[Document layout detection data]
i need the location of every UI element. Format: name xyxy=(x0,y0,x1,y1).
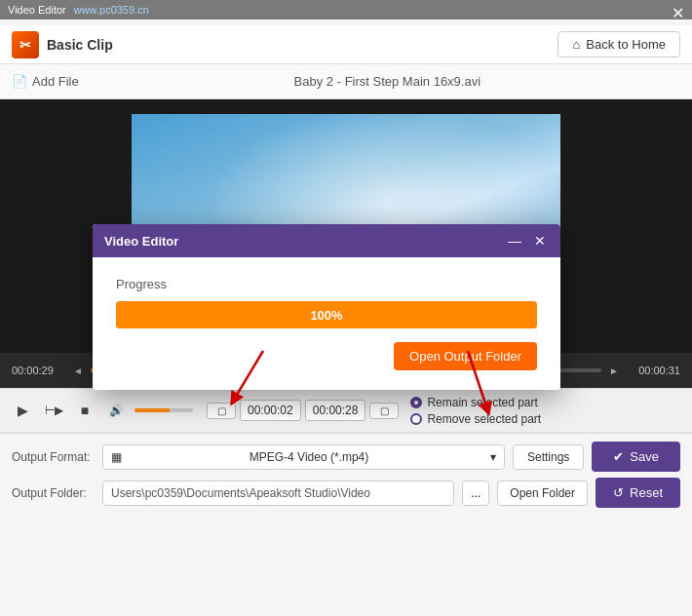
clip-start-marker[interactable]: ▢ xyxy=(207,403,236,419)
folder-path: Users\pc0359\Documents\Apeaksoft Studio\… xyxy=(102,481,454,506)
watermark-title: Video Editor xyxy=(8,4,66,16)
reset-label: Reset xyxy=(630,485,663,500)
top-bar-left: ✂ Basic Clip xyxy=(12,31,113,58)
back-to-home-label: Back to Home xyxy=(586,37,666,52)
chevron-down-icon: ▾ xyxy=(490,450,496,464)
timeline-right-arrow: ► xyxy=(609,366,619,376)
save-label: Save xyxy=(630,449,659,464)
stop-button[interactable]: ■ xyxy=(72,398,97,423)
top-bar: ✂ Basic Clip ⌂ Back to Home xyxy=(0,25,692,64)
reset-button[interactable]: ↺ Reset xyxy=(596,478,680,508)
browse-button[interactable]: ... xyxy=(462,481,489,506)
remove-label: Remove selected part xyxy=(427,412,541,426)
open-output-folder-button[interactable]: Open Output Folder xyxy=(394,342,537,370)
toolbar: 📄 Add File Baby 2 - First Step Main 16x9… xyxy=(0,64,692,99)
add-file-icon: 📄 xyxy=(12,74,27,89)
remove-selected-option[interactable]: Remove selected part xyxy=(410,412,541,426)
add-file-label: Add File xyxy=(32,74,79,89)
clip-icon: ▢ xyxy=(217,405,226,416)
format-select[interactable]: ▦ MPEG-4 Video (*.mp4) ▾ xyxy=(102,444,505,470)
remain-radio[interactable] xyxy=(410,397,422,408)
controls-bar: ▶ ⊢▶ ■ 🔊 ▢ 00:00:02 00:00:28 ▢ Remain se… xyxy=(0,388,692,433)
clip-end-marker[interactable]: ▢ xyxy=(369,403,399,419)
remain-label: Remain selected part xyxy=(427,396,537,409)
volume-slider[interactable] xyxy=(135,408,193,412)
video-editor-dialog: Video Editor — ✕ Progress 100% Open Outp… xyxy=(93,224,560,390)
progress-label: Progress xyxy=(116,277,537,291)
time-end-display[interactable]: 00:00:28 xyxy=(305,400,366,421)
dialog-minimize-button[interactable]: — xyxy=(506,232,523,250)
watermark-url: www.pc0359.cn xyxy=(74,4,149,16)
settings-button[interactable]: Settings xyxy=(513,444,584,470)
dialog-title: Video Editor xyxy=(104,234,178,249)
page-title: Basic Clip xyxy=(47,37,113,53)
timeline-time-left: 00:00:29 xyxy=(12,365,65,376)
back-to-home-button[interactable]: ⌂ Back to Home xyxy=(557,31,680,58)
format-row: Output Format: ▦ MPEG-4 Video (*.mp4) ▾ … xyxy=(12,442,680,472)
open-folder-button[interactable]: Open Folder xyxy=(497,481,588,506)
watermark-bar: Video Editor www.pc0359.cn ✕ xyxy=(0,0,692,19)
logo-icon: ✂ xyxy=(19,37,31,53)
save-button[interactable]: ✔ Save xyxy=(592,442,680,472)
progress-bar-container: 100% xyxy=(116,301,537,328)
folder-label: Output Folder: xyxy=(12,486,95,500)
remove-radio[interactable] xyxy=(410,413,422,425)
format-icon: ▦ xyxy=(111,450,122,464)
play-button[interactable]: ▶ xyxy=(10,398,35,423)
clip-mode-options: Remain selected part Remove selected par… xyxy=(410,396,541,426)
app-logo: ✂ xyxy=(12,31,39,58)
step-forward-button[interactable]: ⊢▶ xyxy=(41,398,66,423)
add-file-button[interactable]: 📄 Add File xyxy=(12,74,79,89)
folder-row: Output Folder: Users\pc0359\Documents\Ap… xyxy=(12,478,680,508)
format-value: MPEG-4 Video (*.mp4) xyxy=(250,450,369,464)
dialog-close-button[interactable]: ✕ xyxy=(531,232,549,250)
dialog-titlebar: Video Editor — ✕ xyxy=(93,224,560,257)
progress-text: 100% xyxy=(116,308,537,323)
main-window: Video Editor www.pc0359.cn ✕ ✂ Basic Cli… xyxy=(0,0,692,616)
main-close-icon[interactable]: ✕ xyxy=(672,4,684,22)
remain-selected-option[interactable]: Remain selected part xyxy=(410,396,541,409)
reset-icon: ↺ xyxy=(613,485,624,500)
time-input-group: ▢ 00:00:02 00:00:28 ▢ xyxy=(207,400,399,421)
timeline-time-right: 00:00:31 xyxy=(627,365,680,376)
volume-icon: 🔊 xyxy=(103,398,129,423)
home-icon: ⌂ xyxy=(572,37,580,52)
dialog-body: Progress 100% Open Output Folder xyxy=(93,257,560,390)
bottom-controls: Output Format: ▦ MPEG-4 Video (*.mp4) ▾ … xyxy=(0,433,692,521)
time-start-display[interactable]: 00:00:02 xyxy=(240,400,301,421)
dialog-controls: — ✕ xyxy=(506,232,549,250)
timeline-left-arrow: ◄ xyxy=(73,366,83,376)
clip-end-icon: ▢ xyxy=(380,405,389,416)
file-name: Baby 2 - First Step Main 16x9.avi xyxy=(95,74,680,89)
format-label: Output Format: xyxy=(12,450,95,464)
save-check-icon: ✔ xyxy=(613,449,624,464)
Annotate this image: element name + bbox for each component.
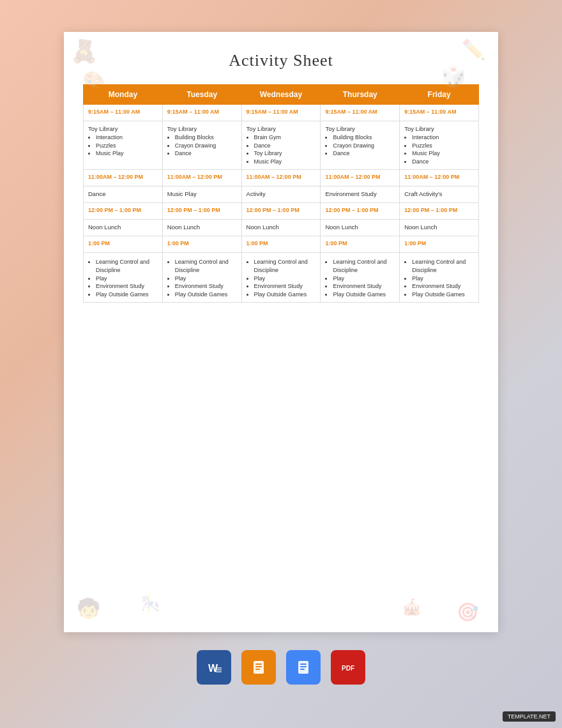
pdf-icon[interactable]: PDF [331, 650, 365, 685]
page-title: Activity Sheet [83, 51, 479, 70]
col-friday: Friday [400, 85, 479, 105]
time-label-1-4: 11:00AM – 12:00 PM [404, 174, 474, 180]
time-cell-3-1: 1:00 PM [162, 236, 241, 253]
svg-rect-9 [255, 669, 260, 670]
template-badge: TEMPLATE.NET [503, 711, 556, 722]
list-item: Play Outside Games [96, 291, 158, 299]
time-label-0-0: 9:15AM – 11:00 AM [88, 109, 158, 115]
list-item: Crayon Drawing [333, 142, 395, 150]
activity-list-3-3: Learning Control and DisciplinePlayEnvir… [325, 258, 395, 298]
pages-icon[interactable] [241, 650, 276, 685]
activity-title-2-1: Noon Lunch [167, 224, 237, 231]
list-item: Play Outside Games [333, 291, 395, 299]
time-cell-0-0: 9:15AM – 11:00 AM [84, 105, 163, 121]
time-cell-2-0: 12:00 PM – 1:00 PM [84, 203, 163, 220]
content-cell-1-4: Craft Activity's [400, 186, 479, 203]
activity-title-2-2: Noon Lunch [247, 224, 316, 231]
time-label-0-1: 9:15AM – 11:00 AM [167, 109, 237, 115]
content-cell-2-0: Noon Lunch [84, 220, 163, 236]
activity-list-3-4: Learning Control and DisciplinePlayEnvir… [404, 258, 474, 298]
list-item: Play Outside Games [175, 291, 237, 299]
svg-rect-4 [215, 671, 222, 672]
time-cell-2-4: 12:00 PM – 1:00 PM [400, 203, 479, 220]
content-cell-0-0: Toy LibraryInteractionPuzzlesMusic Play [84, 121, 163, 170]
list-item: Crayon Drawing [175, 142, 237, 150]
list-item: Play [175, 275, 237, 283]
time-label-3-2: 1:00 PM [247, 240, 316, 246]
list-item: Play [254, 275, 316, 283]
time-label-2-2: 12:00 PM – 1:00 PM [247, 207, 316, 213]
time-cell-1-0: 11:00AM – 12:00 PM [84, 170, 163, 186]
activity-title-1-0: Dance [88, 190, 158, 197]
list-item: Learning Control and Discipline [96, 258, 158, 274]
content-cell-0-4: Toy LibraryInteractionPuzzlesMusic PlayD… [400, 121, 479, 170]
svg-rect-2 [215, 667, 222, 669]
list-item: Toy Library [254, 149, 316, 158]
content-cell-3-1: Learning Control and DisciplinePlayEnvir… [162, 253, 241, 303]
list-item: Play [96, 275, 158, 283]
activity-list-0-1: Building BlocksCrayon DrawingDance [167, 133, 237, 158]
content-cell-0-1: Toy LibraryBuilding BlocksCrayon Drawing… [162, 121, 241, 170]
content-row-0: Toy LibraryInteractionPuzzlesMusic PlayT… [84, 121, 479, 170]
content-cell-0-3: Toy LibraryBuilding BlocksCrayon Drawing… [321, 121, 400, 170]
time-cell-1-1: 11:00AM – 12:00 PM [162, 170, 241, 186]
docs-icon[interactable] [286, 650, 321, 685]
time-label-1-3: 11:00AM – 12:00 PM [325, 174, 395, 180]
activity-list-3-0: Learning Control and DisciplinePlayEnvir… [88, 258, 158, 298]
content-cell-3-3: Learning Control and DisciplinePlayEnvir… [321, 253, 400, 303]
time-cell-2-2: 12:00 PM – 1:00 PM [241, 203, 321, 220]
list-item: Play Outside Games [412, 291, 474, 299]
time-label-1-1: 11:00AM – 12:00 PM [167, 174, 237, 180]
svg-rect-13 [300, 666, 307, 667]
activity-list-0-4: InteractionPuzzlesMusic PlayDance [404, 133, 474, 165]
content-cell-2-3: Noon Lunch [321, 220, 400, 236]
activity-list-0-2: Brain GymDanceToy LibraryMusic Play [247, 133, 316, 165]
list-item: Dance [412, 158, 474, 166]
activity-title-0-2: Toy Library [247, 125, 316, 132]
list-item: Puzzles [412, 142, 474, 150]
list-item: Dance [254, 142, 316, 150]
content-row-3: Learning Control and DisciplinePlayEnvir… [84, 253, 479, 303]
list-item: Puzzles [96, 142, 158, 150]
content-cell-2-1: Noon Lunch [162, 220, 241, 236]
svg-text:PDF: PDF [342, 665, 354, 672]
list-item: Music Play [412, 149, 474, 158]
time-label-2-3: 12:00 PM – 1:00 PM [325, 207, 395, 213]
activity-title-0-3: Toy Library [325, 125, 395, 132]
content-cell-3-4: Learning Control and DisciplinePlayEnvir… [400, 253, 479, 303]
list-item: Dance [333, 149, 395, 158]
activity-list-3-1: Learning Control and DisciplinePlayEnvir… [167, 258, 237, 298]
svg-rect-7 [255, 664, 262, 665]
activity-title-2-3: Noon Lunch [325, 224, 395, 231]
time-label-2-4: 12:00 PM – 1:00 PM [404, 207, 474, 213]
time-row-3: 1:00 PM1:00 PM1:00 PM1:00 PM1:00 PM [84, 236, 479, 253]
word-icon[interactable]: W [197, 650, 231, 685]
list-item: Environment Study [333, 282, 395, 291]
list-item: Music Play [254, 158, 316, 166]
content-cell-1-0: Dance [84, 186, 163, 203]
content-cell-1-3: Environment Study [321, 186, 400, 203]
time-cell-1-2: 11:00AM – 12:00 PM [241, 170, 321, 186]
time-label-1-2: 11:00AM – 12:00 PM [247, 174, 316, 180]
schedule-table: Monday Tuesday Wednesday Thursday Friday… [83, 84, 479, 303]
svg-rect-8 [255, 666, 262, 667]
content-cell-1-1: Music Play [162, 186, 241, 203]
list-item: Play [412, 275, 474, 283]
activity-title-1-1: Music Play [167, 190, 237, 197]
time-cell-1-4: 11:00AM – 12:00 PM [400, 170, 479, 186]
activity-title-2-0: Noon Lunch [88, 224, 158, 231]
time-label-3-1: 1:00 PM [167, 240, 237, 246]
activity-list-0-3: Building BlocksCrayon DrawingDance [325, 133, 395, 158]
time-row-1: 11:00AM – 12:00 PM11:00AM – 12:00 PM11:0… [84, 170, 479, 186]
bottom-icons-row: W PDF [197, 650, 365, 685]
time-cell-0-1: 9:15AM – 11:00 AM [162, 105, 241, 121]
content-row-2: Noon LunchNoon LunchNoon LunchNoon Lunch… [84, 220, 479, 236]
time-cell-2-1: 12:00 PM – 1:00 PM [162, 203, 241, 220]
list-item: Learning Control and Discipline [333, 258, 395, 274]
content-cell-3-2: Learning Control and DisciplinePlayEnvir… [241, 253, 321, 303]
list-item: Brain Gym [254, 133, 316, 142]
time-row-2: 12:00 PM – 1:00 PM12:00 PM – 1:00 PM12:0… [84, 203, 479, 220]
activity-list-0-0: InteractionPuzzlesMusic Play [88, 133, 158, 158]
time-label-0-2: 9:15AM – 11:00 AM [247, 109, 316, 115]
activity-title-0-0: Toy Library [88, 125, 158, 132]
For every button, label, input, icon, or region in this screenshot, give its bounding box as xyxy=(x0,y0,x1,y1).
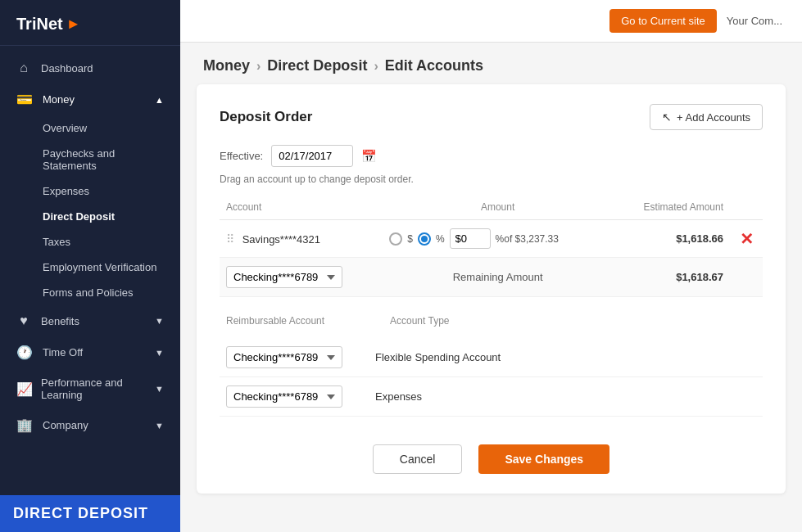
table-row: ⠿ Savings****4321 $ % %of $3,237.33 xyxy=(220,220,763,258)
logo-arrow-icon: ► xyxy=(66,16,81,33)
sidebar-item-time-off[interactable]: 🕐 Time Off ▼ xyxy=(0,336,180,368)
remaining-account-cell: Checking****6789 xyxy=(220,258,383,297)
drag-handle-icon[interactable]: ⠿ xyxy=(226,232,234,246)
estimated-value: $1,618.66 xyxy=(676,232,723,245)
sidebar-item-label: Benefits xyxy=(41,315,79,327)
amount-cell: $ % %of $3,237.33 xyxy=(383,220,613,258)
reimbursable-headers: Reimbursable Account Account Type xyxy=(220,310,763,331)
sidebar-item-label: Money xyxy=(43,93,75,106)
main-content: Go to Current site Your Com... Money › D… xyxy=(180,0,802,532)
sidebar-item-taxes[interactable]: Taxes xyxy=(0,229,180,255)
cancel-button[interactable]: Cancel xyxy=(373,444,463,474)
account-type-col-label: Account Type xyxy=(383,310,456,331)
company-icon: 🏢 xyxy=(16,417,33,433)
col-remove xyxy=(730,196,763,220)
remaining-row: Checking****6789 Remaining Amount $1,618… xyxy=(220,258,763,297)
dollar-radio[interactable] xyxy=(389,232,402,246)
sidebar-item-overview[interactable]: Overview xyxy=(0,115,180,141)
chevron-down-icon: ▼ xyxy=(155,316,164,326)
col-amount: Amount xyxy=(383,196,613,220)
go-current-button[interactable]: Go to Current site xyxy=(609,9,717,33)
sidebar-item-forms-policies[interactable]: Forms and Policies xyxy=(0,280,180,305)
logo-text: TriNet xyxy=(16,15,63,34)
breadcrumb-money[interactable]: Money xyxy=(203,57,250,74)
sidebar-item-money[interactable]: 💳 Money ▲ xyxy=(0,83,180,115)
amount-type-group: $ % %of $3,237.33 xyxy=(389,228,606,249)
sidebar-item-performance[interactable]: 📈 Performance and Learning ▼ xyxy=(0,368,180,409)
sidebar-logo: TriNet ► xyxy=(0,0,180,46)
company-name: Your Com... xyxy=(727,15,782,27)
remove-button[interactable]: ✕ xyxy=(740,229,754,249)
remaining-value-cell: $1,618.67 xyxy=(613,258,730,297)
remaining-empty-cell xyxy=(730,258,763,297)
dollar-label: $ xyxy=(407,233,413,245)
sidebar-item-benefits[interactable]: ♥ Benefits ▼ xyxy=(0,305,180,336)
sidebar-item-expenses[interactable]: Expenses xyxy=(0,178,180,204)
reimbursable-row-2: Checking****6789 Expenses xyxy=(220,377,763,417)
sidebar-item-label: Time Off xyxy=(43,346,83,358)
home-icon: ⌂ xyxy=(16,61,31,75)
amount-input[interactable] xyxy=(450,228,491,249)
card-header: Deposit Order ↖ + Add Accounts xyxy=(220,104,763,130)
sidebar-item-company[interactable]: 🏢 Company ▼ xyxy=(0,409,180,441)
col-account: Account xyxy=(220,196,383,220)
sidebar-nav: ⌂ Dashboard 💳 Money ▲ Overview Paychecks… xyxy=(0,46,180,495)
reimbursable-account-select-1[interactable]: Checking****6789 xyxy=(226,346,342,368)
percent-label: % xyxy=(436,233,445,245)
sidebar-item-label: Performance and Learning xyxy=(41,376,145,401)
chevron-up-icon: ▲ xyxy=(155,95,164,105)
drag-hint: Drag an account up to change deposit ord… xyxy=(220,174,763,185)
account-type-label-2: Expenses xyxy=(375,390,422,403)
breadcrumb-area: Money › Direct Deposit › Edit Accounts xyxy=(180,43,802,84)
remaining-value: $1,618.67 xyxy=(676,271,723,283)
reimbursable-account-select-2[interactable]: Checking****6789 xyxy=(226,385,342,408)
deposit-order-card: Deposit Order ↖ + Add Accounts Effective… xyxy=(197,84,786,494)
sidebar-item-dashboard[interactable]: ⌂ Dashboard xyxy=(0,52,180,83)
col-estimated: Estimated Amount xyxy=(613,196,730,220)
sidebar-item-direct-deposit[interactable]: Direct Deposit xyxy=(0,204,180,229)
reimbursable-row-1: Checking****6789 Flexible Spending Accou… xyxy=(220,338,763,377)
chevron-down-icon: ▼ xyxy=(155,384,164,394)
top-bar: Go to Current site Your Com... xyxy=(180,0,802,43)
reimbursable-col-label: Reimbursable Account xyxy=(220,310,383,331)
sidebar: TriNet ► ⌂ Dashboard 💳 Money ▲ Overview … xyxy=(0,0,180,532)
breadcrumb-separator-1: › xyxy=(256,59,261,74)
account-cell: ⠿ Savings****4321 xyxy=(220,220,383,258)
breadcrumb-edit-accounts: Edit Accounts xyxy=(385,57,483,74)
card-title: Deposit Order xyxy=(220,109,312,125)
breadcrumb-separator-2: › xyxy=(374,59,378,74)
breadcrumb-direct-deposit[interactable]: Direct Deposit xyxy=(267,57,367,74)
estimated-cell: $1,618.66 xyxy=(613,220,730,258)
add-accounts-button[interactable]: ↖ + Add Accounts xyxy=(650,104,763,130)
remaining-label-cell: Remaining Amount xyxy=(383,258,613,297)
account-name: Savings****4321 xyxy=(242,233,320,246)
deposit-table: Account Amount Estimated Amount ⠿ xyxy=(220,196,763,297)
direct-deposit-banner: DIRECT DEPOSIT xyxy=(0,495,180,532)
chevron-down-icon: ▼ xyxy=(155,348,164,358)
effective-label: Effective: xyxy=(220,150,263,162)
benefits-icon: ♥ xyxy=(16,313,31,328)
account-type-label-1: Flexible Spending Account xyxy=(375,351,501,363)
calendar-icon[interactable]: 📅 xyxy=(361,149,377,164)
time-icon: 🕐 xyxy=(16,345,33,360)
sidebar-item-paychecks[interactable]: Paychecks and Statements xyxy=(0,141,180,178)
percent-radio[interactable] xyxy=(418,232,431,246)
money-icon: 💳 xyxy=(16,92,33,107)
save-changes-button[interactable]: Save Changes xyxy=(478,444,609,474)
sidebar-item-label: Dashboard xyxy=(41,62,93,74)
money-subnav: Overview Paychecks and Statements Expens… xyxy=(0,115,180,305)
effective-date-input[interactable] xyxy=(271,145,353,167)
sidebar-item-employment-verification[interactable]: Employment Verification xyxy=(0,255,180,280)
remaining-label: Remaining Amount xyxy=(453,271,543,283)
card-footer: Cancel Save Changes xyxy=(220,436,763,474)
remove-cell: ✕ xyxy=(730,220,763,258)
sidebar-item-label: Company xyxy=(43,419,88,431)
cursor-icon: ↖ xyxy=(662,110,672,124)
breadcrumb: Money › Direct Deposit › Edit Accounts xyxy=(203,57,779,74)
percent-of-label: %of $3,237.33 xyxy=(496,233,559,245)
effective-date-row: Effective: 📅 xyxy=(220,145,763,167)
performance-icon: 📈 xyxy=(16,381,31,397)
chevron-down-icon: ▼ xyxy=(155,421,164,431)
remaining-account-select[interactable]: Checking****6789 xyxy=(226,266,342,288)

■ THE PROBLEM ■
The count alone is needed: how many lines of these entries contain the word "selected"?

■ RESPONSE TO THE TASK ■
5